Search the data for the string "artery" and extract every line where it appears.

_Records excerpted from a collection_
=====

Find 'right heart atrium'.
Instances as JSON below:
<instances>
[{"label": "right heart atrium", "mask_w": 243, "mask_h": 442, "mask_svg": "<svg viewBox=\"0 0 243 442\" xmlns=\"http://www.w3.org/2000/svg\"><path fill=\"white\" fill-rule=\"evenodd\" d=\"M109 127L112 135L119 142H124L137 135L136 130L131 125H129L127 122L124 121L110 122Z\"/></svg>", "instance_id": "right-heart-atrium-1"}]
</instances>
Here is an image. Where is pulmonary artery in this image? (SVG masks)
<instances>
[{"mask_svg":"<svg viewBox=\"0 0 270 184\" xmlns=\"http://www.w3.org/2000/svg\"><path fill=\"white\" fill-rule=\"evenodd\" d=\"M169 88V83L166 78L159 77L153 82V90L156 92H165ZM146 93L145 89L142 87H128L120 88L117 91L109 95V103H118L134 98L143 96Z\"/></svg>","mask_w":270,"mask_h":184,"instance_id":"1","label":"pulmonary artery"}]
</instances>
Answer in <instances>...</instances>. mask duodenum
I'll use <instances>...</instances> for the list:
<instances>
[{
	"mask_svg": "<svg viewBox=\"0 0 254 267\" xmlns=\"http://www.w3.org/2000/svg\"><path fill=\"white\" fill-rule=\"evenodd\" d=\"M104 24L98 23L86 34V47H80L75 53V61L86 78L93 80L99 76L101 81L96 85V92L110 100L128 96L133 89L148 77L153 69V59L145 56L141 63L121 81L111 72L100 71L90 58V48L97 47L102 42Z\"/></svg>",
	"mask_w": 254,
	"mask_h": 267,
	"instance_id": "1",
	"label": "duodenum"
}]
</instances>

=====

_Exercise response_
Here is an image. Where is pulmonary artery in this image? (SVG masks)
[{"mask_svg":"<svg viewBox=\"0 0 270 184\" xmlns=\"http://www.w3.org/2000/svg\"><path fill=\"white\" fill-rule=\"evenodd\" d=\"M169 88V83L166 78L159 77L153 82V90L156 92H165ZM146 93L145 89L142 87H128L120 88L117 91L109 95V103H118L134 98L143 96Z\"/></svg>","mask_w":270,"mask_h":184,"instance_id":"1","label":"pulmonary artery"}]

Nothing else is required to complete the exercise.